But there are lots of these choices to be made. In fact, according to author Noreena Hertz in her book Eyes Wide Open: How to Make Smart Decisions In A Confusing World, “we have to make up to 10,000 trivial decisions every single day.”
Other decisions aren’t so small. Other decisions can affect our health, career and relationships.
Decision-making is further complicated by data. A whole lot of data. “For this is the age of data deluge,” Hertz writes.
“A New York Times Weekly Edition contains more information than the average person in the seventeenth century was likely to come across in their entire lifetime.” Add to that social media, countless websites, TV and print ads, and a slew of other sources, and it’s easy to get overwhelmed, even paralyzed, very quickly.
In her important book Hertz presents 10 practical steps for helping us make these decisions – from a smarter, more informed perspective.
She also shares research findings and stories about the cognitive errors all of us make, even the experts, which jeopardize our decision-making.
Here are some insights and tips from Hertz’s book to get you started in making decisions with eyes wide open.
Explore Your Decision-Making
Figure out how you make decisions in the first place. Do you consult others or just yourself? Are you a quick decision-maker or do you prefer taking your time? Who typically influences your decisions? Who do you trust in general?
Take in the Whole Picture
In a 2005 experiment cognitive psychologist Richard Nisbett showed American and Chinese students a set of images, such as a car on the road, for three seconds each.
The American students focused on the focal object, mostly ignoring the background. The Chinese students, however, took longer to focus on the focal object, and even then, their eyes moved around the image, taking in the surroundings.
Now imagine there was a snake on that road. Would you be able to see it? It would definitely help you figure out the next step to take.
In order to make better decisions, we need to examine the entire landscape, instead of hyperfocusing on the obvious or shiniest.
For instance, numbers only give you one part of a story, according to Hertz. Find out what the numbers aren’t telling you.

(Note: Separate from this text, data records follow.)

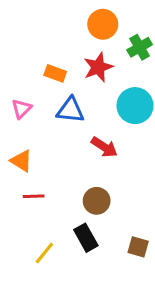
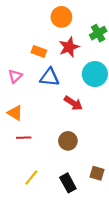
orange circle: (103, 24) -> (61, 17), moved
black rectangle: (86, 238) -> (68, 183), moved

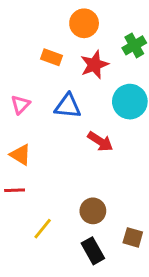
orange rectangle: (39, 51) -> (52, 57), moved
red line: (24, 138) -> (15, 190), moved
brown circle: (68, 141) -> (93, 211), moved
yellow line: (31, 178) -> (43, 229), moved

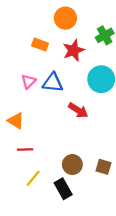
pink triangle: (21, 105) -> (29, 81), moved
red line: (15, 190) -> (25, 150), moved
brown square: (133, 237) -> (103, 167), moved
black rectangle: (93, 251) -> (63, 189), moved

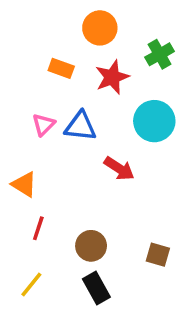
red line: (25, 150) -> (38, 228), turned -70
brown circle: (72, 165) -> (91, 246), moved
yellow line: (33, 178) -> (31, 284), moved

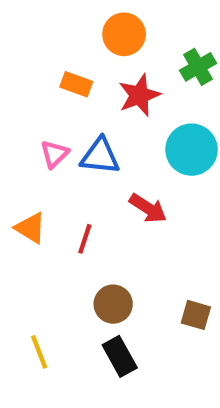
red line: (38, 228) -> (85, 239), moved
yellow line: (31, 284) -> (39, 352), turned -60

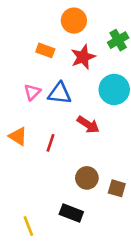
brown circle: (113, 304) -> (87, 178), moved
yellow line: (39, 352) -> (28, 226), moved
black rectangle: (120, 356) -> (71, 213), turned -40

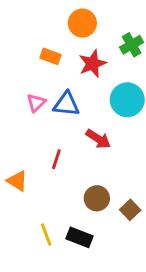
orange triangle: (18, 136) -> (17, 181), moved
brown square: (117, 188) -> (130, 210), turned 30
yellow line: (28, 226) -> (46, 234), moved

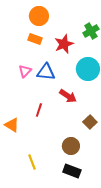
orange circle: (82, 23) -> (39, 16), moved
brown circle: (97, 198) -> (71, 146), moved
brown square: (130, 210) -> (90, 122), moved
black rectangle: (79, 237) -> (72, 171), moved

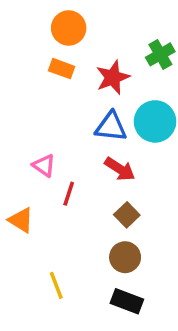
pink triangle: (25, 71) -> (44, 166), moved, turned -40
blue triangle: (46, 72) -> (111, 127), moved
brown square: (90, 122) -> (127, 215), moved

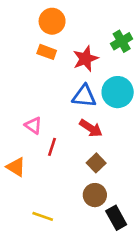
yellow line: (56, 285) -> (43, 216), turned -50
black rectangle: (127, 301) -> (116, 218), moved, turned 40

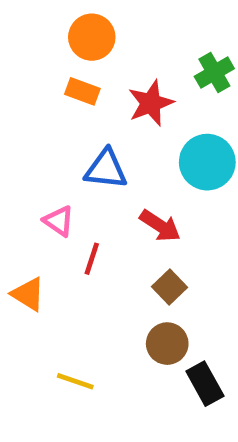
blue triangle: (84, 96) -> (106, 169), moved

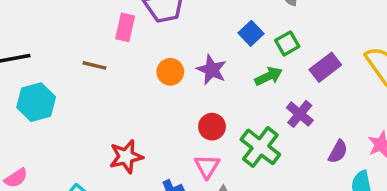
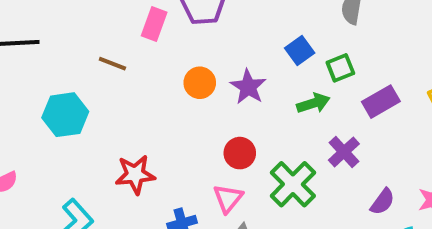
cyan hexagon: (36, 102) -> (65, 115), moved

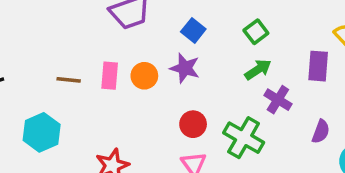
pink rectangle: (154, 24) -> (110, 76), moved
blue square: (300, 51) -> (193, 30), moved
purple rectangle: (381, 102) -> (318, 66), moved, turned -40
green arrow: (313, 103) -> (258, 70), moved

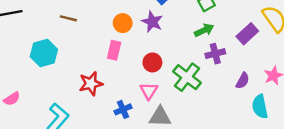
purple rectangle: (318, 66) -> (247, 34), turned 35
pink rectangle: (110, 76) -> (114, 50), moved
purple cross: (278, 100) -> (215, 54), turned 36

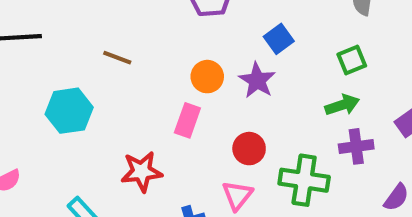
green cross: (187, 77) -> (304, 180), turned -36

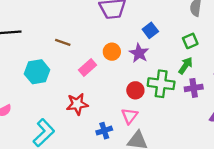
green arrow: (342, 105) -> (186, 66), turned -36
pink rectangle: (187, 120) -> (88, 68), moved, turned 30
green cross: (304, 180) -> (161, 84), moved

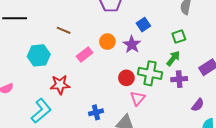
red star: (77, 104) -> (60, 85), moved
pink triangle: (130, 116) -> (138, 98), moved

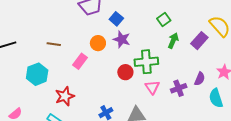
blue square: (143, 25) -> (116, 19), moved
green arrow: (173, 58) -> (173, 41), moved
purple cross: (179, 79) -> (179, 88), moved
pink triangle: (138, 98) -> (152, 87), moved

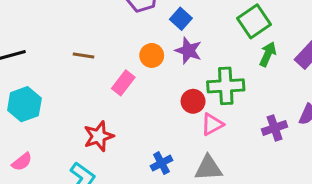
green square: (164, 19) -> (254, 21), size x1.5
cyan hexagon: (37, 74) -> (24, 104), moved
pink triangle: (152, 87) -> (212, 124), moved, turned 35

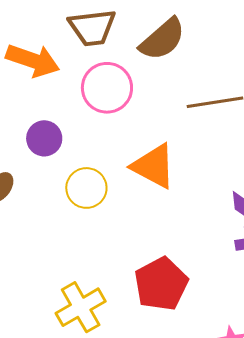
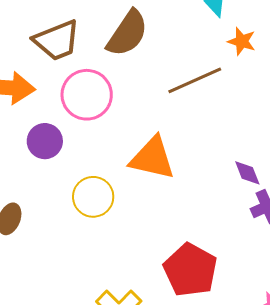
purple circle: (44, 138) -> (45, 141), moved

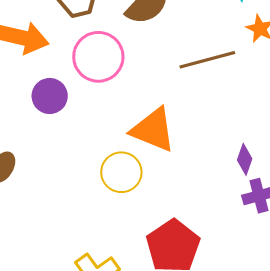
purple diamond: (247, 173) -> (245, 159), turned 32
yellow circle: (93, 197) -> (121, 172), moved

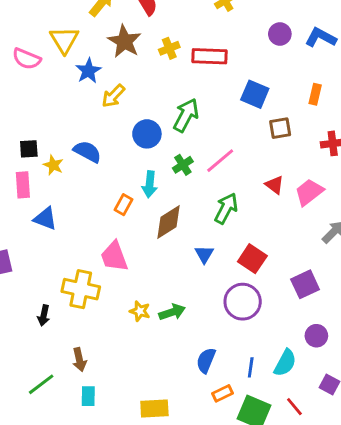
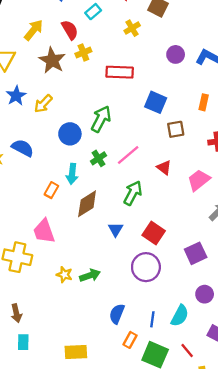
yellow cross: (169, 48) -> (83, 53), moved
blue star: (88, 71) -> (16, 96), moved
red triangle: (275, 185) -> (164, 168), moved
orange rectangle: (222, 393) -> (130, 340), turned -35

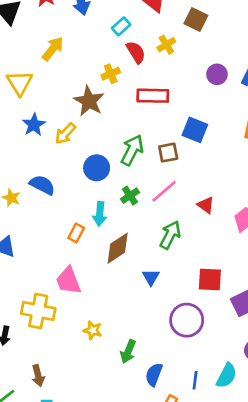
red semicircle: (70, 30) -> (136, 52), moved
brown star: (52, 60) -> (89, 101), moved
brown square: (176, 129) -> (168, 153), moved
red square: (154, 233) -> (210, 280), moved, turned -30
green arrow: (90, 275) -> (128, 352), moved, turned 132

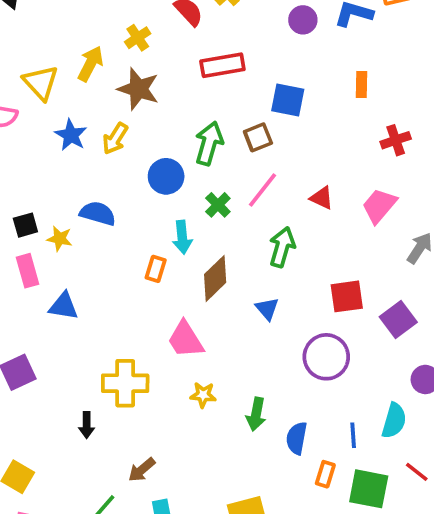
yellow arrow: (53, 49) -> (90, 64), moved
yellow cross: (111, 74) -> (138, 38), moved
pink trapezoid: (68, 281) -> (186, 340), moved
brown arrow: (38, 376) -> (142, 470), turned 75

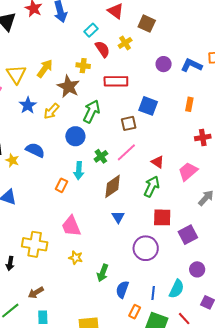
yellow cross: (138, 38) -> (83, 66), moved, turned 32
green arrow: (209, 143) -> (91, 111), moved
green arrow: (282, 247) -> (152, 187), moved
brown diamond: (215, 278) -> (113, 186), moved

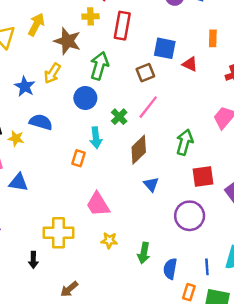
yellow cross: (83, 66) -> (90, 16), moved
red rectangle: (116, 81) -> (122, 26), turned -70
blue star: (28, 105) -> (25, 86), moved
red triangle: (158, 162) -> (190, 64), moved

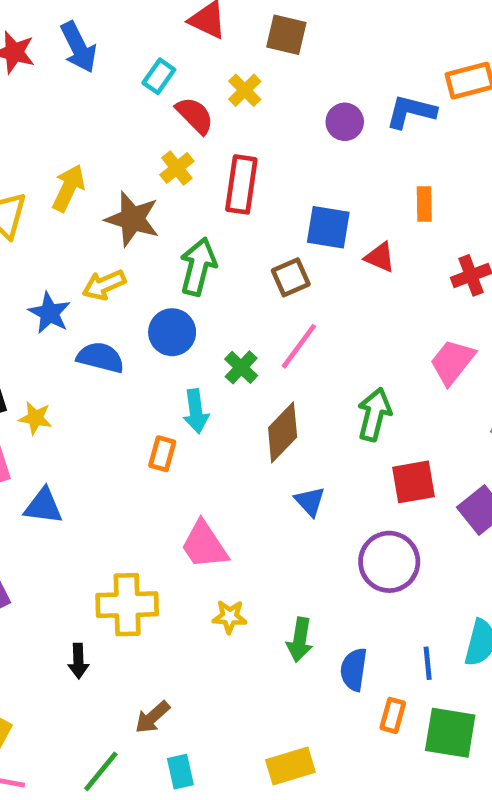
yellow cross: (90, 16) -> (177, 168), turned -35
yellow arrow: (52, 73) -> (104, 285), turned 36
blue semicircle: (41, 122) -> (100, 357), moved

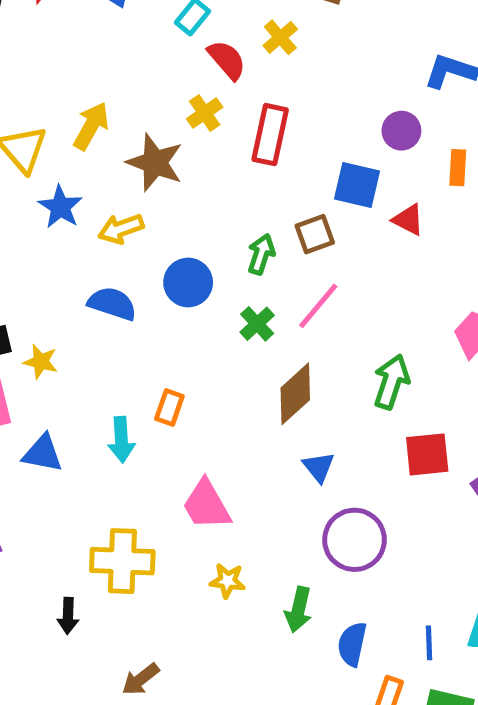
purple circle: (345, 122) -> (401, 131), moved
green arrow: (198, 267) -> (261, 254), moved, size x0.7
blue star: (49, 313) -> (60, 207), moved
cyan arrow: (196, 411) -> (121, 440), moved
purple circle: (389, 562) -> (354, 540), moved

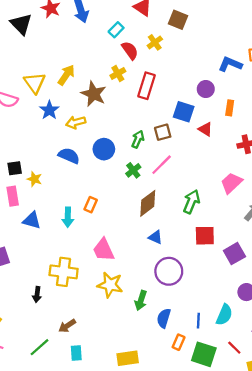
blue triangle: (319, 467) -> (155, 237), turned -32
yellow star: (227, 581) -> (110, 285), size x1.6

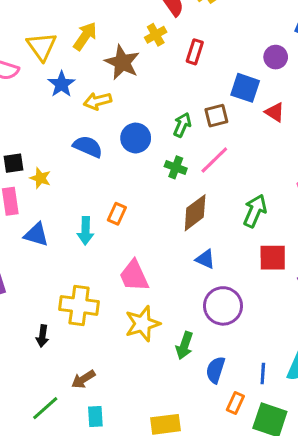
red rectangle: (146, 86) -> (195, 52), size x0.7
green cross: (133, 170) -> (176, 167), turned -32
yellow star: (110, 285) -> (143, 324), turned -30

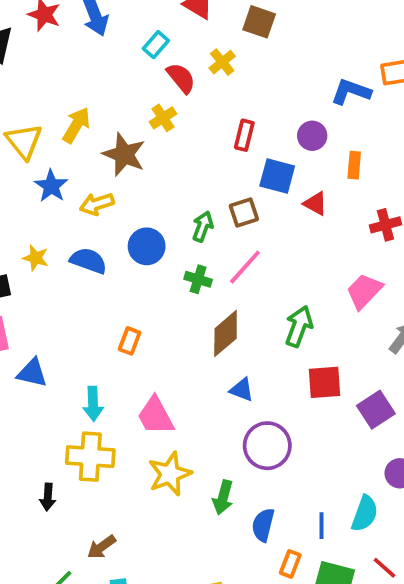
red rectangle: (195, 52) -> (244, 135), moved
yellow star: (40, 178) -> (36, 258), moved
cyan arrow: (85, 231) -> (93, 404), moved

Also, pay attention to the form your information comes in. “Is it too reductionist?”
For instance, ask yourself what that PowerPoint slide or executive summary is missing. Consider what information you’re not being given. Maybe there’s an in-depth report you can find.
We need to look beyond big fonts and bold headlines. The information you need may very well be in the details, and the facts that haven’t been presented.
Seek Opposing Information
We often seek out information that just confirms our beliefs and biases. Everyone is prone to this kind of cognitive error, according to Hertz.
“In fact, it turns out that we actually get a dopamine rush when we find confirming data, similar to the one we get if we eat chocolate, have sex, or fall in love.”
Instead, actively seek out information that challenges your ideas and proves you wrong.